Viaje al centro de la tierra
Viaje al centro de la tierra Al día siguiente, 23 de junio, Hans nos esperaba con sus compañeros cargados de víveres, herramientas e instrumentos. Dos bastones con contera de hierro, dos fusiles y dos cartucheras estaban reservados para mi tío y para mí. Como hombre precavido, Hans había añadido a nuestros equipajes un odre lleno que, unido a nuestras cantimploras, nos aseguraba agua para ocho días.

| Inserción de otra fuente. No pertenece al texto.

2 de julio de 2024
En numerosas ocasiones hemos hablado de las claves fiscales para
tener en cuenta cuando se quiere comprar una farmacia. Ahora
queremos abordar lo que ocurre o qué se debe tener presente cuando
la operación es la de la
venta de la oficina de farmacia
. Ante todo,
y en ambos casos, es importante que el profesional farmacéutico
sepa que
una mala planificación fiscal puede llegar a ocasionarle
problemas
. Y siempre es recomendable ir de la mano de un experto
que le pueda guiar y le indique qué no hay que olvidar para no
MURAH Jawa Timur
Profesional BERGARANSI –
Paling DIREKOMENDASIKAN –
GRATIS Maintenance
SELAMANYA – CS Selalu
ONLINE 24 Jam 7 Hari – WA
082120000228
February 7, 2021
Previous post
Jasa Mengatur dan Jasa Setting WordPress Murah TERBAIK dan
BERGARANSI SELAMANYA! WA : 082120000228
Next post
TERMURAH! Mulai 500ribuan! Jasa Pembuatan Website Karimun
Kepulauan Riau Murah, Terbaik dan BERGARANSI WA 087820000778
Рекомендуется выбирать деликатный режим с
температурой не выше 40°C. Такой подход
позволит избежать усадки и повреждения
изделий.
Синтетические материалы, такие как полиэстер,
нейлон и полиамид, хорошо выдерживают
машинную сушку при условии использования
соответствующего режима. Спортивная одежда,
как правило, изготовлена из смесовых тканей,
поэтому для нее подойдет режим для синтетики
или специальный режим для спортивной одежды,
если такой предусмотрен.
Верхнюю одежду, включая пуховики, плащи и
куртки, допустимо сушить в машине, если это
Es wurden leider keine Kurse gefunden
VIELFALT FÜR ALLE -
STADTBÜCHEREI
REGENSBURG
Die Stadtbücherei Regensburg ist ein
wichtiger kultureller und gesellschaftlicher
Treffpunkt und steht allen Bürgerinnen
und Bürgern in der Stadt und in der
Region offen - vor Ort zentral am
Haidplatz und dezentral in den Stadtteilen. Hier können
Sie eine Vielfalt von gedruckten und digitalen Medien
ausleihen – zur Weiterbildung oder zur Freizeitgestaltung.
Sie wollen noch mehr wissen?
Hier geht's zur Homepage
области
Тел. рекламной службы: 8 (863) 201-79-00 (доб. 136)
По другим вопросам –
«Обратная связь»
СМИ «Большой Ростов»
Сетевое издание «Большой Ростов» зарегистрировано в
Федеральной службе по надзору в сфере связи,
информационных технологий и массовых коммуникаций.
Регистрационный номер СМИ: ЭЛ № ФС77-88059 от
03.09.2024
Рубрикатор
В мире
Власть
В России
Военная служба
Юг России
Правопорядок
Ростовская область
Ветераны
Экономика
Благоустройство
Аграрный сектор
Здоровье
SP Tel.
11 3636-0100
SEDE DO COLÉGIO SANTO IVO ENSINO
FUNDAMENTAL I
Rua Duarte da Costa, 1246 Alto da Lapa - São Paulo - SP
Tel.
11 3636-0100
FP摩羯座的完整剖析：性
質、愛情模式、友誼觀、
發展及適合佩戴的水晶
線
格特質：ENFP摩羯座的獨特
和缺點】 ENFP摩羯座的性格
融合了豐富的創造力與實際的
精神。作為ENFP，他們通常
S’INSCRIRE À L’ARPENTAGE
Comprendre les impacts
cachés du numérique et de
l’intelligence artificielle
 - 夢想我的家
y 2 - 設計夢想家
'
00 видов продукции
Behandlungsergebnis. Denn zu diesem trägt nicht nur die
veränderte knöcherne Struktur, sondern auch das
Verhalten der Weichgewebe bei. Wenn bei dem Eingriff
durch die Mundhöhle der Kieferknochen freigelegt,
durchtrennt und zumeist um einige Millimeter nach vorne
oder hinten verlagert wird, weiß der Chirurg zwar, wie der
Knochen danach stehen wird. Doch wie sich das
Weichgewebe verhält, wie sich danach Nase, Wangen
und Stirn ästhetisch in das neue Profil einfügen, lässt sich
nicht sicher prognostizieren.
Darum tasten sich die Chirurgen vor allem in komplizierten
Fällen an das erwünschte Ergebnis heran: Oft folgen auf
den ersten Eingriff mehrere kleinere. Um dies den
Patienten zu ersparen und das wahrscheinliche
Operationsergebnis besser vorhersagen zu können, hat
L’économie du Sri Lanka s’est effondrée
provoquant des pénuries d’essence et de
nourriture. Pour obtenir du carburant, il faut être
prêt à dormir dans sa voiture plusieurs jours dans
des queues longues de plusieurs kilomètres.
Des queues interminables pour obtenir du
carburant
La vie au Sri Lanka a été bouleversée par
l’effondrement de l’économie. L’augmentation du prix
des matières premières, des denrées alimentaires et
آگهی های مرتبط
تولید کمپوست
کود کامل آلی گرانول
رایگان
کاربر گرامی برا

Eran las nueve de la mañana. El rector y la arpía esperaban delante de su puerta. Sin duda querían dirigirnos el supremo adiós del anfitrión al viajero. Pero aquel adiós tomó la forma inesperada de una formidable factura, donde se incluía hasta el aire de la casa pastoral, aire infecto, si se me permite decirlo. Aquella digna pareja nos desplumaba como un hostelero suizo y ponía precio de oro a su hospitalidad sobreestimada.
Mi tío pagó sin regatear. Un hombre que partía para el centro de la Tierra no iba a reparar en unos rixdales más o menos.
Arreglado este punto, Hans dio la señal de partida, y algunos instantes después habíamos dejado Stapi.